If an entry below contains an image, drop the image and retype the rest exactly.

--------

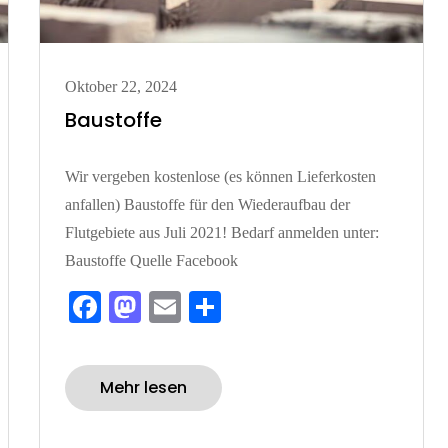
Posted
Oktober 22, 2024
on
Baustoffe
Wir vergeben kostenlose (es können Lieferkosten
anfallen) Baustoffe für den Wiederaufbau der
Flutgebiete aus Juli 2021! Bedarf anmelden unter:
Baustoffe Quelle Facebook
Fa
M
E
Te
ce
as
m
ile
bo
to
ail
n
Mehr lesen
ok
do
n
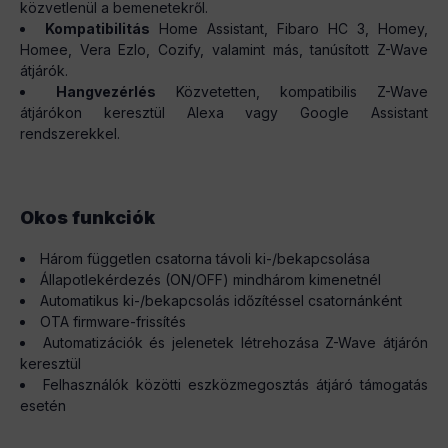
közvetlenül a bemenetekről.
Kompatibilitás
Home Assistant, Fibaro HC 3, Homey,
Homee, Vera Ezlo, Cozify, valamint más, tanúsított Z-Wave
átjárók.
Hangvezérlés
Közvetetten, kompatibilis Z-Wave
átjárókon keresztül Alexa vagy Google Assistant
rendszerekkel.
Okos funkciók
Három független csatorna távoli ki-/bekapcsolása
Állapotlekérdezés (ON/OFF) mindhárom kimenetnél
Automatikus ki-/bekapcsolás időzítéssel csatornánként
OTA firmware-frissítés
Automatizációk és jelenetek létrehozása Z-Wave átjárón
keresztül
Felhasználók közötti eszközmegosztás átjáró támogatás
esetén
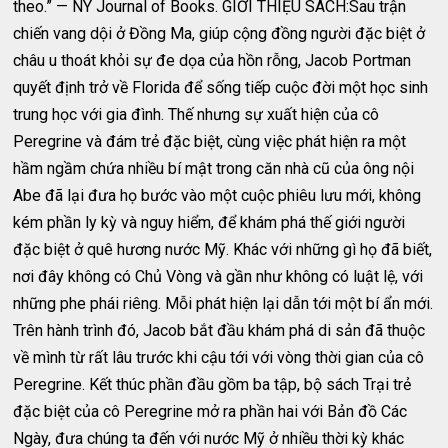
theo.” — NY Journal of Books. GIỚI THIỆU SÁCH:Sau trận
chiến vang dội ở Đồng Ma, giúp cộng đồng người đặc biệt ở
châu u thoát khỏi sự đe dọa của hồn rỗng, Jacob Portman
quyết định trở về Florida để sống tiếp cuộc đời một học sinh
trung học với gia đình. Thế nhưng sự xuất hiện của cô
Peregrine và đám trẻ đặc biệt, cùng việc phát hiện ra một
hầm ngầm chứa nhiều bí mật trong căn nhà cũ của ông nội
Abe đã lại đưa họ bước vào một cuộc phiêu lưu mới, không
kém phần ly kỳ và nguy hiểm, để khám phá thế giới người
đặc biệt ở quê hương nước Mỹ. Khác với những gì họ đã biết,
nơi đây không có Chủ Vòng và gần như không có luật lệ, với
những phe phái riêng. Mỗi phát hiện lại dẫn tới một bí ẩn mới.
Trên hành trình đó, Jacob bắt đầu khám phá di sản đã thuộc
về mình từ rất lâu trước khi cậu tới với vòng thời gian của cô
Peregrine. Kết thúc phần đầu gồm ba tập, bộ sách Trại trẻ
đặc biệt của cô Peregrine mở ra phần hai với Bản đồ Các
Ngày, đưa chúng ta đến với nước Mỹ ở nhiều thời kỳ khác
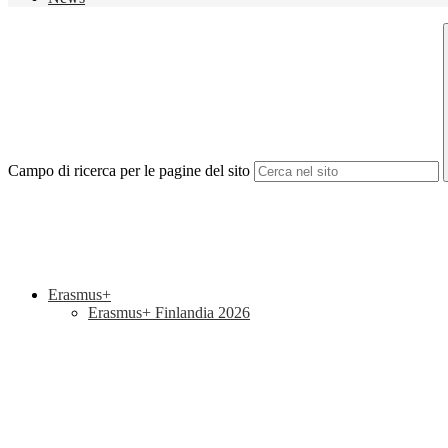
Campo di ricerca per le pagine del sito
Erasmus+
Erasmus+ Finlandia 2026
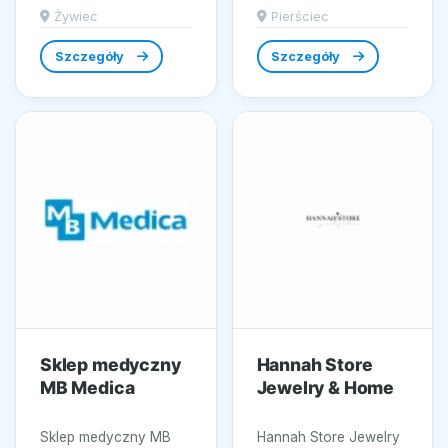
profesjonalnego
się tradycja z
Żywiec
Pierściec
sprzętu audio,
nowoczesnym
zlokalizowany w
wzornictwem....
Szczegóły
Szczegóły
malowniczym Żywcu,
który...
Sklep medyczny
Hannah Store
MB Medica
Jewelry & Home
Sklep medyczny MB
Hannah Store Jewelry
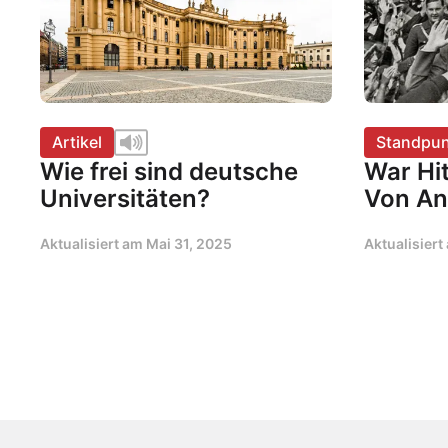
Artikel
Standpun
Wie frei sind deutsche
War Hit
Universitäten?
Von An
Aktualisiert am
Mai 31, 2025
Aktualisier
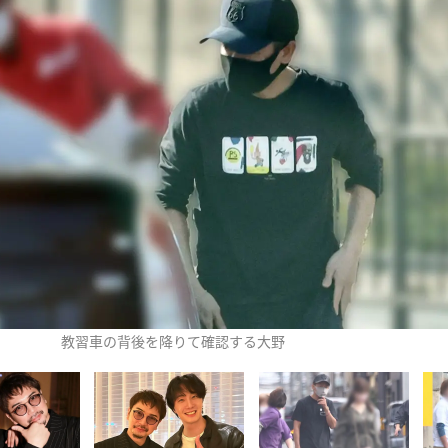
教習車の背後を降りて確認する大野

--------

** Finished task **
Posted
Oktober 22, 2024
on
Baustoffe
Wir vergeben kostenlose (es können Lieferkosten
anfallen) Baustoffe für den Wiederaufbau der
Flutgebiete aus Juli 2021! Bedarf anmelden unter:
Baustoffe Quelle Facebook
Fa
M
E
Te
ce
as
m
ile
bo
to
ail
n
Mehr lesen
ok
do
n
közvetlenül a bemenetekről.
Kompatibilitás
Home Assistant, Fibaro HC 3, Homey,
Homee, Vera Ezlo, Cozify, valamint más, tanúsított Z-Wave
átjárók.
Hangvezérlés
Közvetetten, kompatibilis Z-Wave
átjárókon keresztül Alexa vagy Google Assistant
rendszerekkel.
Okos funkciók
Három független csatorna távoli ki-/bekapcsolása
Állapotlekérdezés (ON/OFF) mindhárom kimenetnél
Automatikus ki-/bekapcsolás időzítéssel csatornánként
OTA firmware-frissítés
Automatizációk és jelenetek létrehozása Z-Wave átjárón
keresztül
Felhasználók közötti eszközmegosztás átjáró támogatás
esetén
theo.” — NY Journal of Books. GIỚI THIỆU SÁCH:Sau trận
chiến vang dội ở Đồng Ma, giúp cộng đồng người đặc biệt ở
châu u thoát khỏi sự đe dọa của hồn rỗng, Jacob Portman
quyết định trở về Florida để sống tiếp cuộc đời một học sinh
trung học với gia đình. Thế nhưng sự xuất hiện của cô
Peregrine và đám trẻ đặc biệt, cùng việc phát hiện ra một
hầm ngầm chứa nhiều bí mật trong căn nhà cũ của ông nội
Abe đã lại đưa họ bước vào một cuộc phiêu lưu mới, không
kém phần ly kỳ và nguy hiểm, để khám phá thế giới người
đặc biệt ở quê hương nước Mỹ. Khác với những gì họ đã biết,
nơi đây không có Chủ Vòng và gần như không có luật lệ, với
những phe phái riêng. Mỗi phát hiện lại dẫn tới một bí ẩn mới.
Trên hành trình đó, Jacob bắt đầu khám phá di sản đã thuộc
về mình từ rất lâu trước khi cậu tới với vòng thời gian của cô
Peregrine. Kết thúc phần đầu gồm ba tập, bộ sách Trại trẻ
đặc biệt của cô Peregrine mở ra phần hai với Bản đồ Các
Ngày, đưa chúng ta đến với nước Mỹ ở nhiều thời kỳ khác
Campo di ricerca per le pagine del sito
Erasmus+
Erasmus+ Finlandia 2026
profesjonalnego
się tradycja z
Żywiec
Pierściec
sprzętu audio,
nowoczesnym
zlokalizowany w
wzornictwem....
Szczegóły
Szczegóły
malowniczym Żywcu,
który...
Sklep medyczny
Hannah Store
MB Medica
Jewelry & Home
Sklep medyczny MB
Hannah Store Jewelry
Artikel
Standpun
Wie frei sind deutsche
War Hit
Universitäten?
Von An
Aktualisiert am
Mai 31, 2025
Aktualisier
教習車の背後を降りて確認する大野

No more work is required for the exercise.